There’s a sweet, elderly gentleman who lives just around the corner from our apartment in the City. If we’re lucky, we’ll bump into him once a week or so.  His hair is white and a little unkempt. He walks slowly and deliberately, a cane providing assistance. Everyone’s in a hurry around here and I can feel my anxiety rise when I see strangers carelessly brushing past him. “BE CAREFUL PEOPLE!” I want to shout.  “How will YOU want to be treated when you’re a senior citizen?!”

Instead, we quicken our pace and Theo takes over, furry diplomacy at the ready. He sidles up and offers a hello with a wag of the tail, soft eyes, and a little gentle leaning.  And though the man seems a bit unsteady on his feet, as soon as he sees Theodore, his eyes begin to sparkle and a warm, broad smile follows.  He’s tickled to see his canine buddy and the feeling is mutual.  We chat for a bit while making our way towards his door, and then wish our neighbor well before moving on.

I do love this city and these unexpected moments of connection…

Like our neighbor, Theodore is a senior too.  Late last month, we marked his 10th Birthday and celebrated with a romp outdoors on a frigid Vermont afternoon. It was so cold, the fields of snow seemed more like endless tundra and as I wrapped a scarf around to cover my face, the phrase, “Not Fit for Man nor Beast” came to mind.

Theo’s cousin Kaya visited that day.  A sweet surprise, since it had been ages since the two had seen each other.  So, I stood back and watched while they tore around together, all the while, the sun playing a game of hide and seek.


Then, Theo stood quiet and still, his nose tilted into an icy breeze and a vision of him as a young, 8 month old pup came to mind.

I remember how awkward and rangy he was when we first met at the shelter.  But when I look at him now, there’s something regal about him.

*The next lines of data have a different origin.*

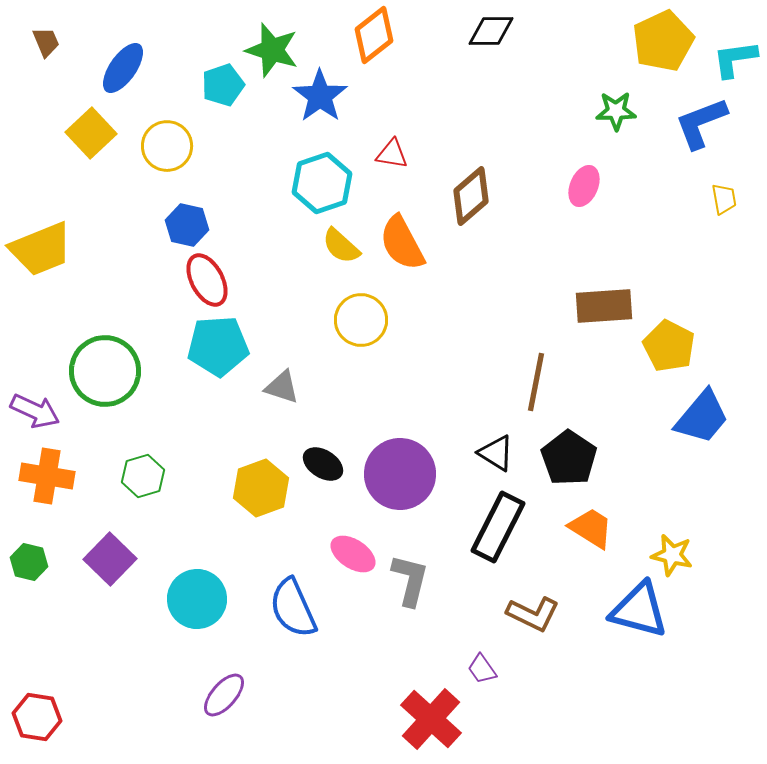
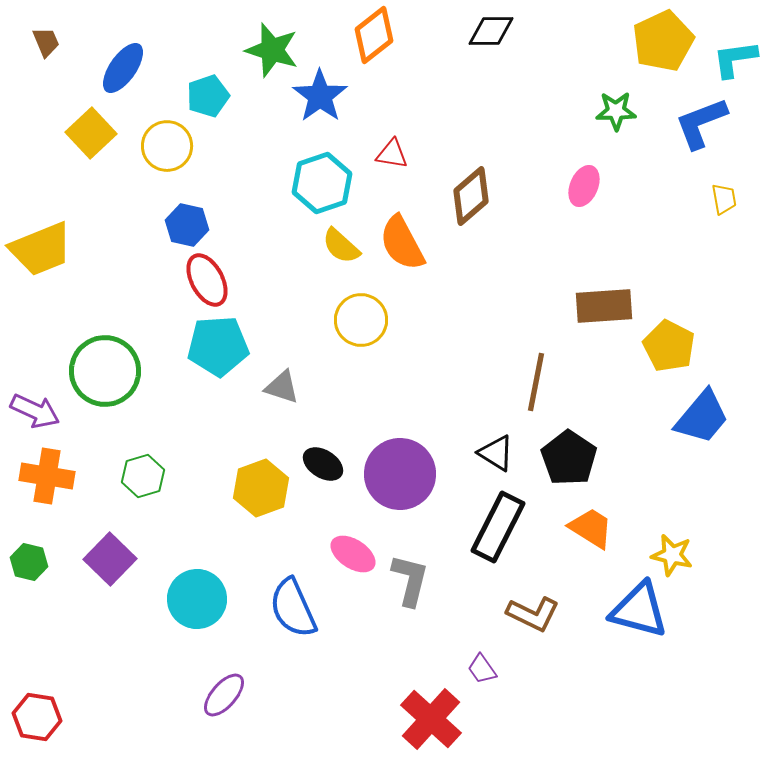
cyan pentagon at (223, 85): moved 15 px left, 11 px down
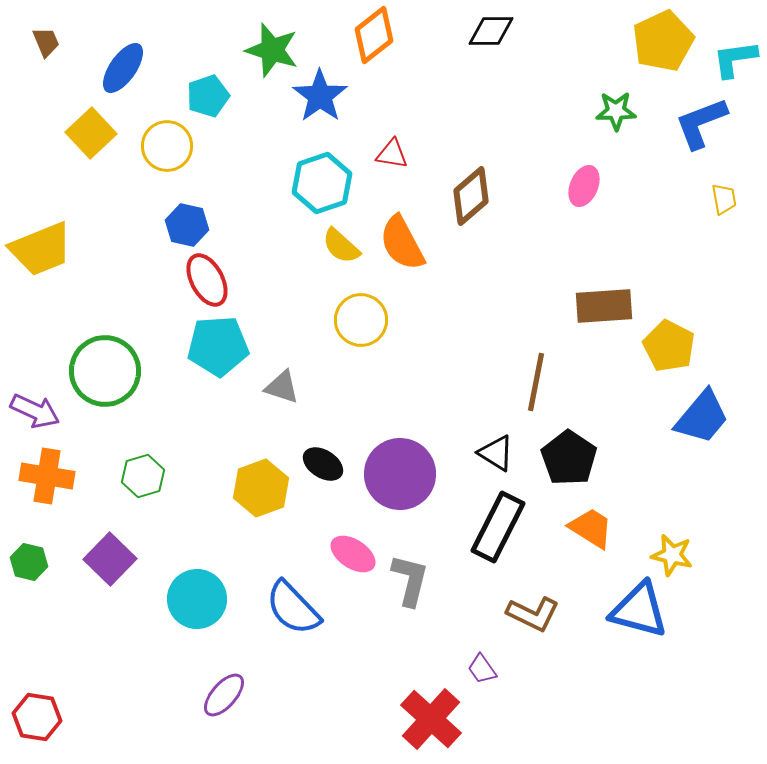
blue semicircle at (293, 608): rotated 20 degrees counterclockwise
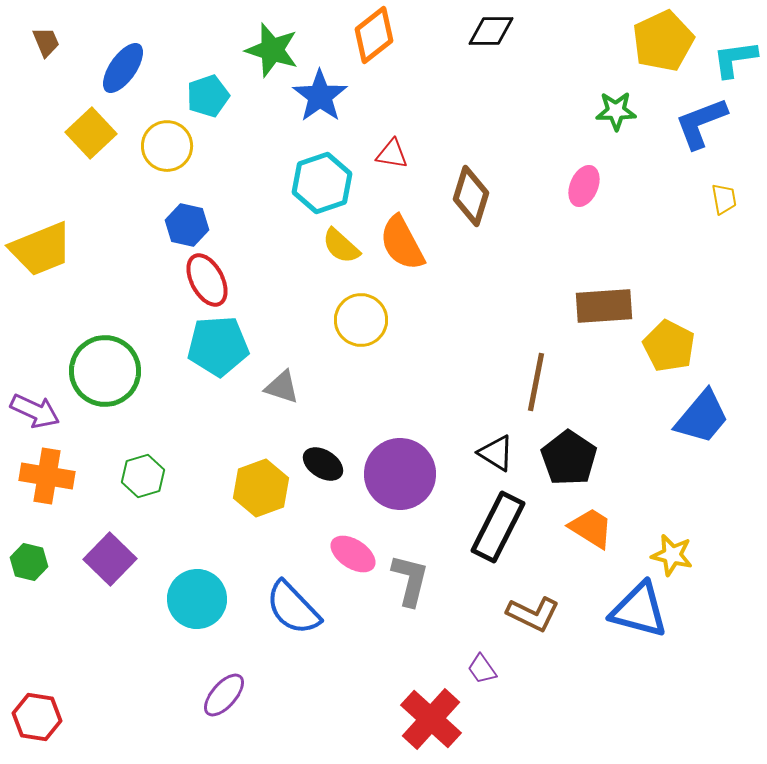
brown diamond at (471, 196): rotated 32 degrees counterclockwise
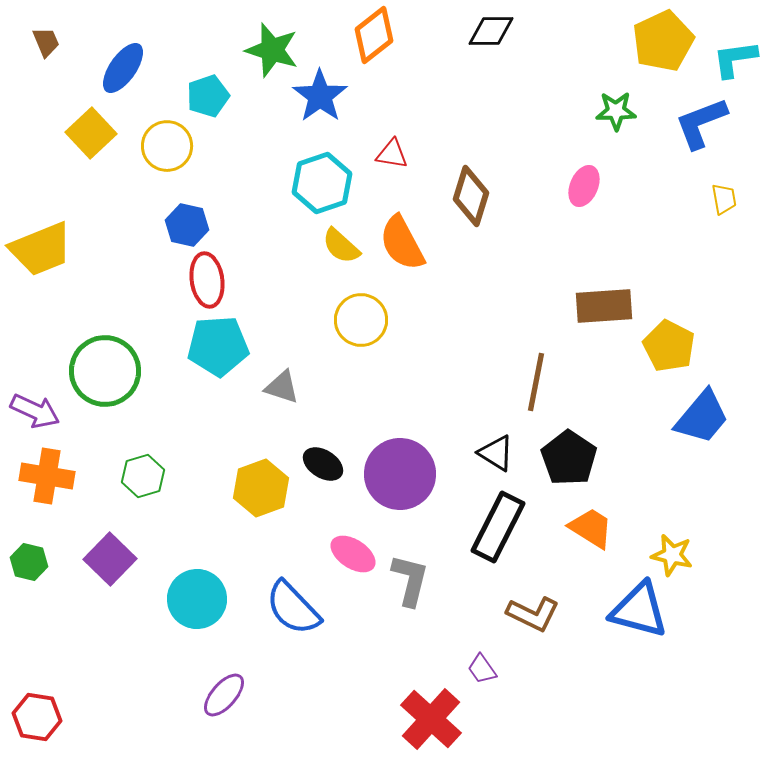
red ellipse at (207, 280): rotated 20 degrees clockwise
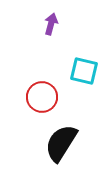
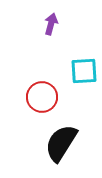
cyan square: rotated 16 degrees counterclockwise
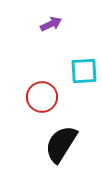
purple arrow: rotated 50 degrees clockwise
black semicircle: moved 1 px down
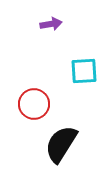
purple arrow: rotated 15 degrees clockwise
red circle: moved 8 px left, 7 px down
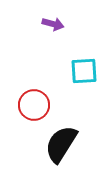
purple arrow: moved 2 px right; rotated 25 degrees clockwise
red circle: moved 1 px down
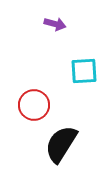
purple arrow: moved 2 px right
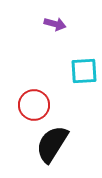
black semicircle: moved 9 px left
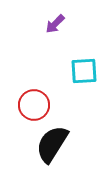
purple arrow: rotated 120 degrees clockwise
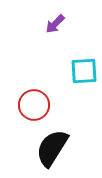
black semicircle: moved 4 px down
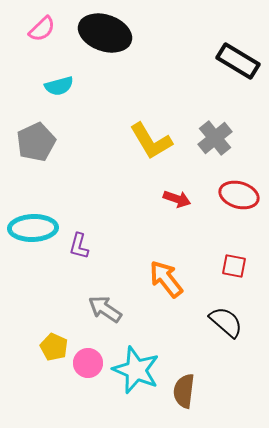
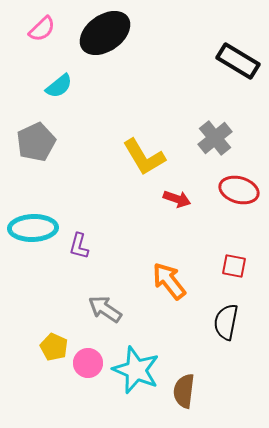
black ellipse: rotated 54 degrees counterclockwise
cyan semicircle: rotated 24 degrees counterclockwise
yellow L-shape: moved 7 px left, 16 px down
red ellipse: moved 5 px up
orange arrow: moved 3 px right, 2 px down
black semicircle: rotated 120 degrees counterclockwise
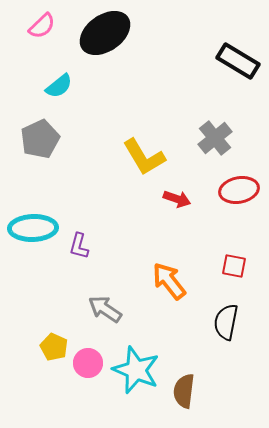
pink semicircle: moved 3 px up
gray pentagon: moved 4 px right, 3 px up
red ellipse: rotated 27 degrees counterclockwise
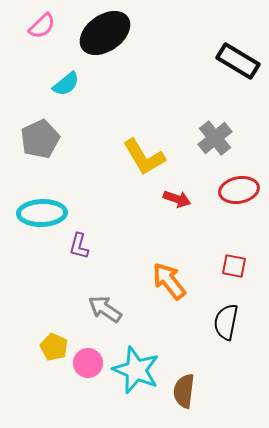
cyan semicircle: moved 7 px right, 2 px up
cyan ellipse: moved 9 px right, 15 px up
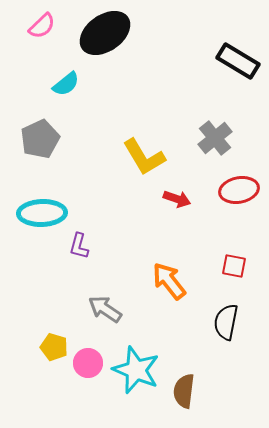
yellow pentagon: rotated 8 degrees counterclockwise
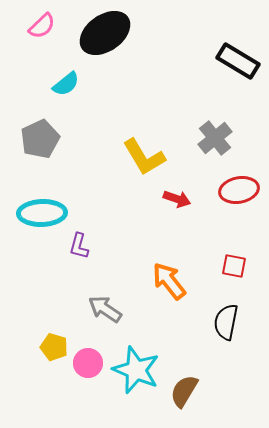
brown semicircle: rotated 24 degrees clockwise
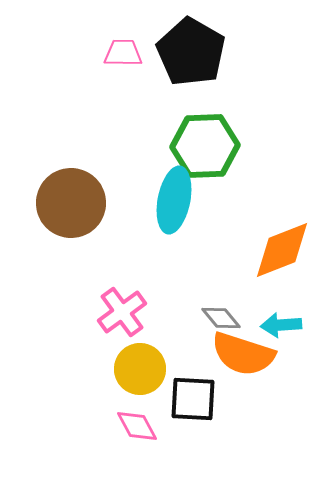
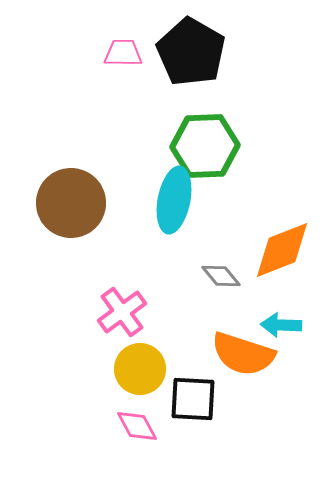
gray diamond: moved 42 px up
cyan arrow: rotated 6 degrees clockwise
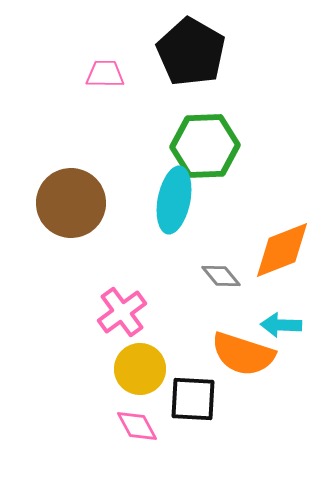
pink trapezoid: moved 18 px left, 21 px down
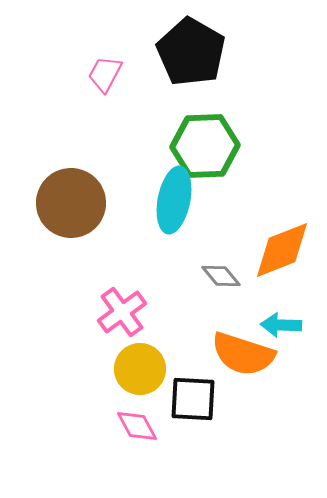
pink trapezoid: rotated 63 degrees counterclockwise
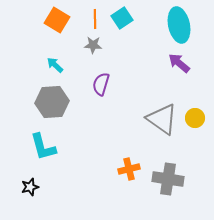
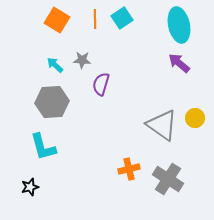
gray star: moved 11 px left, 15 px down
gray triangle: moved 6 px down
gray cross: rotated 24 degrees clockwise
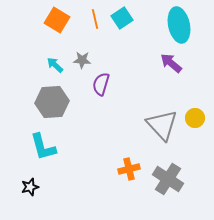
orange line: rotated 12 degrees counterclockwise
purple arrow: moved 8 px left
gray triangle: rotated 12 degrees clockwise
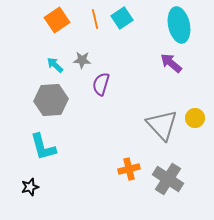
orange square: rotated 25 degrees clockwise
gray hexagon: moved 1 px left, 2 px up
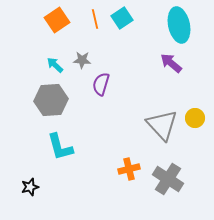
cyan L-shape: moved 17 px right
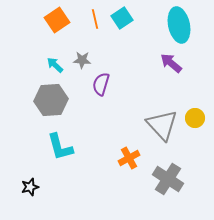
orange cross: moved 11 px up; rotated 15 degrees counterclockwise
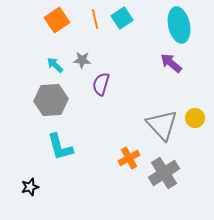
gray cross: moved 4 px left, 6 px up; rotated 24 degrees clockwise
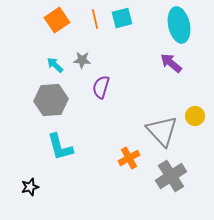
cyan square: rotated 20 degrees clockwise
purple semicircle: moved 3 px down
yellow circle: moved 2 px up
gray triangle: moved 6 px down
gray cross: moved 7 px right, 3 px down
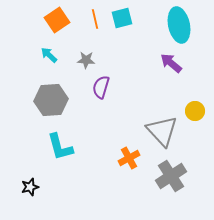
gray star: moved 4 px right
cyan arrow: moved 6 px left, 10 px up
yellow circle: moved 5 px up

Regal and gentle and wise.

Though we still run together–his little sister Lila on the left, Theo on the right–all of us keeping a respectable pace, this ten year old boy reminds me now and then that he needs a tender touch.  Be Patient, he tells me.  Let’s take our time.  So, on slippery surfaces, we move like molasses.  Theo has always needed traction to feel confident, now more than ever.

So, I reassure him that I won’t rush and and let him fall, and he returns the favor by making a go of it.  (Booties with sticky, rubbery soles are becoming standard equipment around here.)

When I stir in the morning, still warm in bed and tucked under the covers, Theo rises to greet me.  He’s not effusive or wiggly or boisterous. He simply rests his head on the bed and makes his soft ears available for stroking. I bury my face in his white, furry chest and wrap my arms around his neck and thank this sweet boy for starting my day off with so much love and calm.

Every day, I think I couldn’t possibly love him more than I already do.  But then every day, I prove myself wrong.